Did you know? Sleep can affect your sugar levels
Sleep is increasingly recognised as an important factor in health, alongside nutrition and exercise.
Research shows that there is a link between short sleep duration with a disruption of the circadian rhythm and a higher risk of metabolic syndrome and diabetes. According to a study by University of Arizona Health Sciences sleep researchers, night-time snacking and junk food cravings are associated with an increased risk for diabetes.
They have also found that poor sleep quality seems to be a major predictor of junk food cravings, and that junk food cravings are associated with a greater likelihood of obesity, diabetes and other health problems.
De-stress for better sugar level management!

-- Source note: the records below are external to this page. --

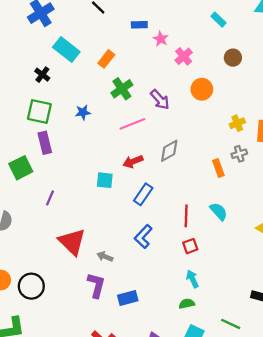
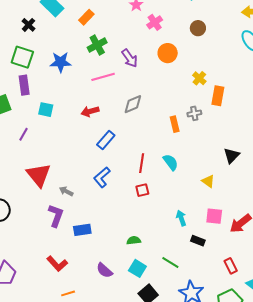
blue star: (83, 112) -> (61, 62), size x1.5
yellow cross: (237, 123) -> (199, 78), moved, turned -32
red arrow: (133, 161) -> (90, 111), moved
cyan square: (105, 180) -> (46, 110), moved
cyan arrow: (192, 279) -> (181, 218), moved

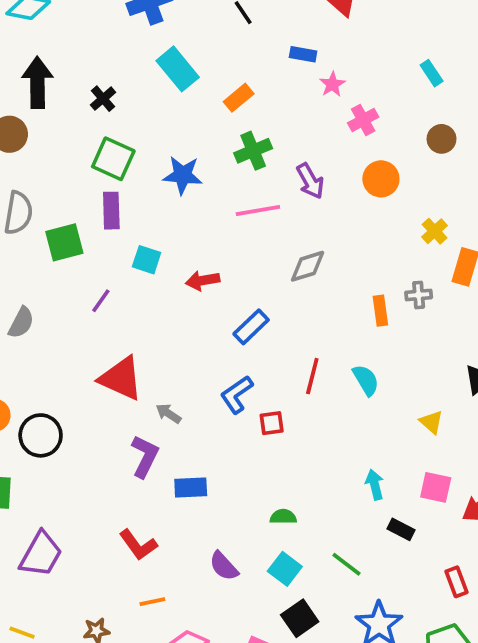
black cross: (28, 25) -> (103, 99), moved
red arrow: (90, 111) -> (203, 281), moved
red triangle: (39, 175) -> (121, 378), turned -32
red square: (142, 190) -> (272, 423), moved

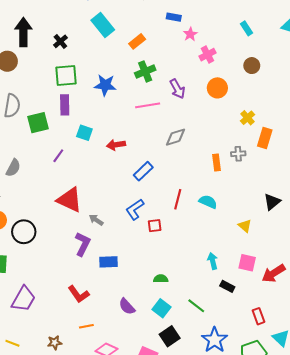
green square: (113, 159) -> (66, 76), turned -30
cyan semicircle: (366, 380) -> (208, 202), turned -36

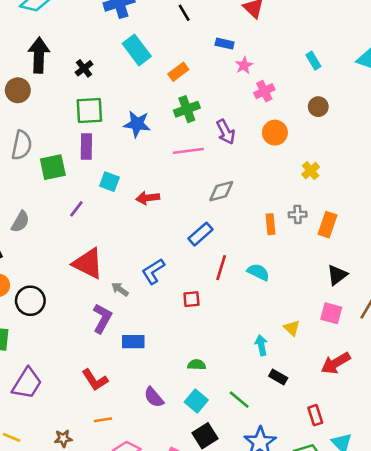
orange rectangle: (265, 138) -> (328, 225), moved
blue rectangle: (143, 171) -> (201, 234), moved
blue L-shape: (135, 209) -> (153, 271), moved
yellow triangle: (245, 226) -> (292, 328), moved
pink square: (247, 263) -> (331, 313), moved

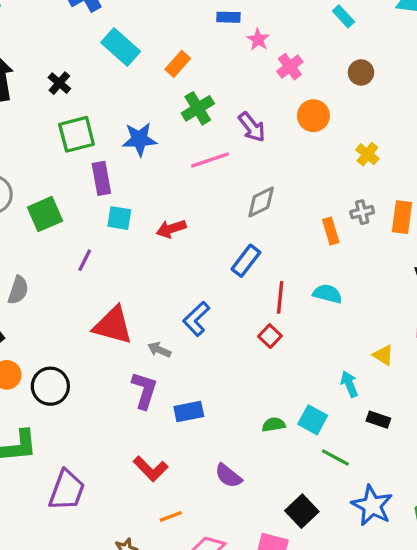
purple rectangle: (86, 146) -> (101, 178), moved
red square: (191, 299) -> (270, 336), moved, turned -30
cyan square: (196, 401) -> (313, 420), moved

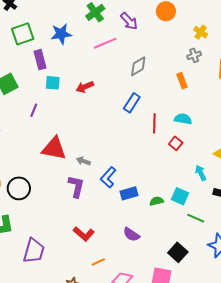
gray cross: (362, 212) -> (194, 55), moved
blue L-shape: (196, 319) -> (108, 177), moved
red square: (270, 336) -> (176, 143), moved
blue rectangle: (189, 411) -> (129, 193), moved

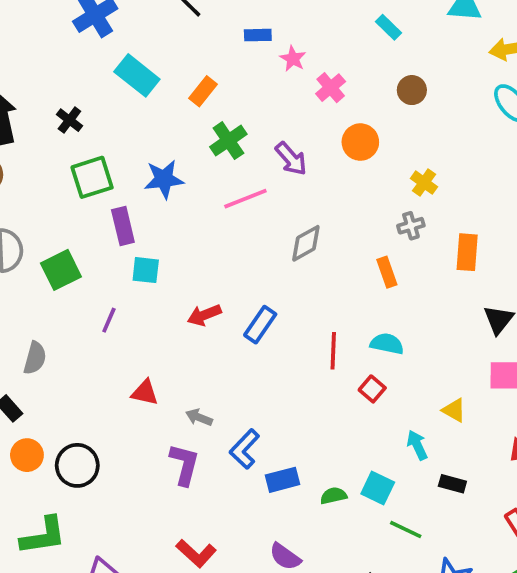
red arrow: (85, 87) -> (204, 315), moved
blue rectangle: (132, 103) -> (260, 325), moved
red triangle: (54, 148) -> (145, 393), size x0.6

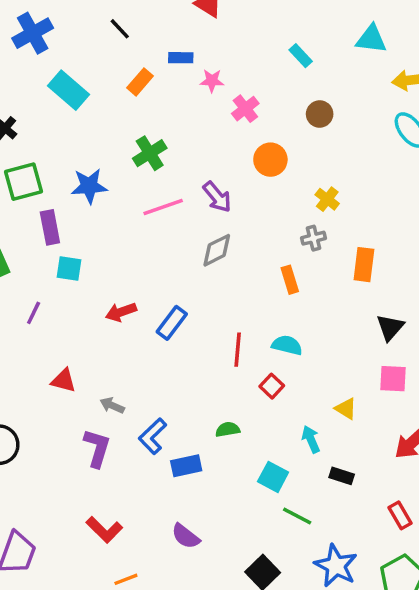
pink star: (293, 59) -> (212, 81), turned -30
orange rectangle: (203, 91) -> (140, 82), moved
purple arrow: (291, 159) -> (217, 197), moved
green semicircle: (333, 496) -> (228, 429), moved

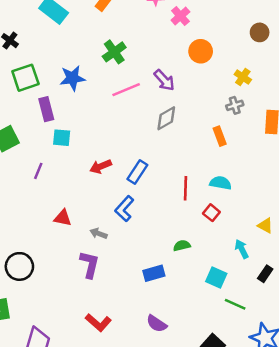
brown circle: (320, 114) -> (260, 32), moved
blue L-shape: (153, 436) -> (124, 209), moved
black rectangle: (342, 476) -> (265, 274), turned -70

Stress impacts our eating behavior. Continual high levels of cortisol during chronic psychological stress can increase appetite and lead to weight gain. People also tend to store more abdominal fat.
For people living with insulin deficiency and /or resistance, chronic stress can make glycemic control even more challenging. In addition, stress can cause a detour in the best laid plans to eat healthier and exercise more.
Says a 2009 report in the journal 'Current Opinion in Endocrinology, Diabetes & Obesity', chronic stress may be a contributor to the increased risk for obesity, especially upper body obesity, and other metabolic diseases.
The American Diabetes Association recommends routine screening with diagnostic tests for type 2 diabetes for all adults age 45 or older and for the following groups:
- People younger than 45 who are overweight or obese and have one or more risk factors associated with diabetes.
- Women who have had gestational diabetes.
- People who have been diagnosed with prediabetes.
- Children who are overweight or obese and who have a family history of type 2 diabetes or other risk factors.
Share your concerns about how to prevent diabetes with your doctor. He or she will appreciate your efforts to prevent diabetes and may offer additional suggestions based on your medical history or other factors.